Une utopie, c’est quand on réfléchit à la meilleure manière d’organiser une société où tout le monde s’épanouirait le plus possible. C’est une identification des problèmes liés à la société dans laquelle nous vivons et une proposition radicale d’évolution, de changement. On lui reproche souvent de ne pas tenir compte des réalités… Elle nous permet également de rêver. Cette année, à travers une série d’articles, nous avons décidé de vous présenter quelques utopies passées, présentes et futures. Comment elles ont vécu, échoué, comment elles se vivent et s’expriment aujourd’hui.

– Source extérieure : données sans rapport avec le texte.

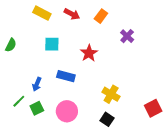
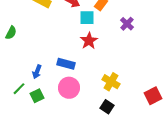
cyan square: (52, 44) -> (87, 18), moved
pink circle: (67, 111) -> (69, 88), moved

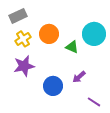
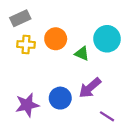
yellow cross: (23, 39) -> (26, 44), turned 35
purple star: (24, 66) -> (27, 105), moved
purple arrow: (79, 77) -> (90, 88), size x1.5

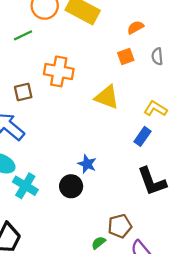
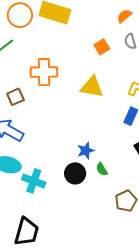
orange semicircle: (135, 27) -> (124, 16), moved
blue star: (87, 164) -> (86, 151), turned -30
green semicircle: (99, 243) -> (102, 169), moved, turned -72

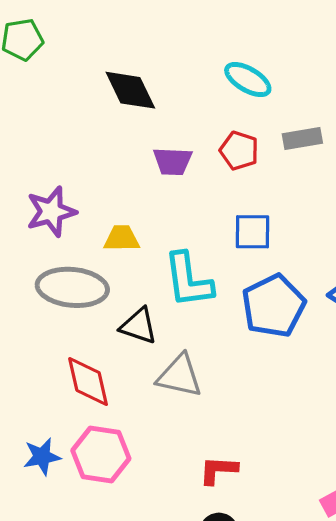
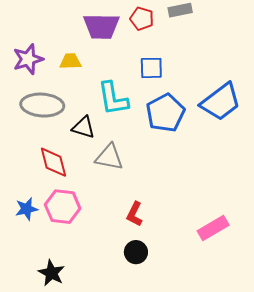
purple trapezoid: (173, 161) -> (101, 26), size x1.5
yellow trapezoid: (122, 238) -> (70, 61), moved
red L-shape: (218, 470) -> (134, 214), turned -65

C’est à Paris, au Théâtre de l’Odéon que tout commence : le 4 mars dernier un groupe d’artistes et de professionnels du secteur culturel investissent les lieux. Leur but ? Occuper l’endroit afin de dénoncer la situation intenable dans laquelle se trouvent les personnes qui travaillent dans les secteurs de la culture, de l’événementiel et du tourisme. En France, le mouvement « Occupation Odéon » sera rejoint par environ 70 théâtres.
Le National occupé…
Il aura fallu deux semaines pour que des événements similaires arrivent chez nous : le 19 mars dernier, sur le coup de 16h, plusieurs dizaines de personnes envahissent le Théâtre National (TN), avec l’accord de son directeur.

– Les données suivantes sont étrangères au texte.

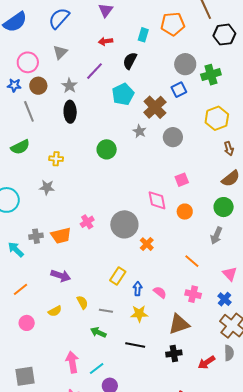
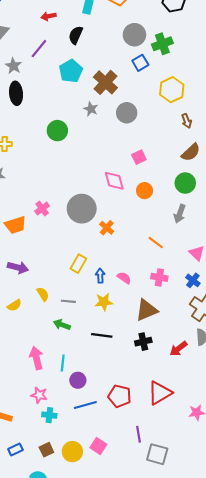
blue square: (179, 90) -> (140, 63), moved
cyan line: (97, 369) -> (63, 363), turned -42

Après un court moment de cohue au sein des protestataires, l’occupation s’organise : des assemblées générales appelées « états généreux » sont programmées tous les soirs, dans l’idée d’une agora citoyenne. En journée, des débats sont organisés, des textes sont lus, des groupes de travail sont lancés, des comédien·nes et des musicien·nes répètent… Mais, « le but du jeu, c’est de réclamer la réouverture des lieux culturels et de rassemblement. Parce que pour nous, c’est aussi très important de parler de l’Horeca, de l’événementiel et de tous les lieux qui sont fermés depuis plus d’un an maintenant », confiera Denis Laujol, metteur en scène investi dans l’action[1]. On ajoutera à ces revendications l’investissement des acteur·trices présent·es au TN dans la lutte pour la régularisation des sans-papiers pour qui la situation est également intenable depuis le début de la pandémie.

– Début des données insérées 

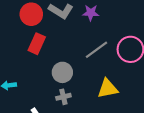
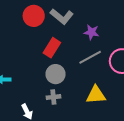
purple star: (91, 13) -> (91, 32), moved
red rectangle: (37, 44) -> (52, 48), moved

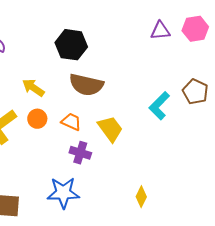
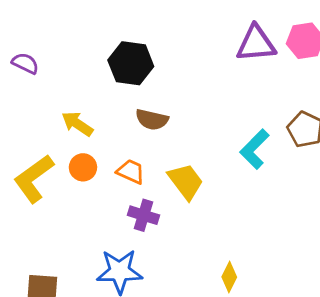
purple triangle: (160, 31) -> (256, 44), size x1.4
brown semicircle: (86, 85) -> (152, 120), size x0.7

… Et rejoint par le théâtre royal de la Monnaie
Après une semaine de négociations, un groupe de jeunes issus du secteur culturel décide également d’occuper la Monnaie. Il faut dire qu’investir et occuper un haut lieu de la Révolution belge près de 200 ans plus tard, c’était symboliquement très fort. Si l’endroit est chargé d’histoire, il montre aussi toute l’ironie du présent : un théâtre fermé qui donne une vue imprenable sur la plus importante artère commerciale du pays, la rue Neuve : celle-ci est, évidemment, pleine de monde. Ici, la stratégie est légèrement différente qu’au « National » : là où ce dernier est sous la tutelle de la Fédération Wallonie-Bruxelles, la Monnaie est une des rares dernières institutions culturelles fédérales dépendant directement de l’État belge, et donc du gouvernement fédéral via sa Ministre de tutelle, Sophie Wilmès (MR). C’est donc un collectif bilingue qui va se créer et occuper les lieux : Bezet La Monnaie Occupée. Là où l’occupation du National entendait amener le débat dans ses murs, à la Monnaie, le collectif organise des « Publieke Tribunes » afin de donner un autre récit de la crise et de sa gestion mais aussi dans le but de faire converger les luttes et de donner la parole aux « Sans voix » : groupes féministes, victimes de violences policières, travailleur·euses du sexe, étudiant·es, syndicats, travailleur·euses en situation de précarité, représentant·es du secteur associatif… Pendant près d’un mois, sur le parvis, face à cet imposant bâtiment, le collectif a proposé des activités quotidiennes aux personnes venues là pour soutenir la cause, mais aussi aux nombreux·ses passant·es : prises de paroles, moments d’expression, concerts (même si chaque interlude musical commençait par « Ceci n’est pas un concert », afin de respecter l’interdiction en cours), performances théâtrales, danses… Après autant de temps privés de ces espaces artistiques et du contact social qui s’y déroulent, des sourires naissent sur les visages des spectateur·trices. Le public de ces tribunes a vu défiler la pluie et le beau temps, les rires et les larmes, le bonheur d’être ensemble et la détresse de certain·es intervenant·es.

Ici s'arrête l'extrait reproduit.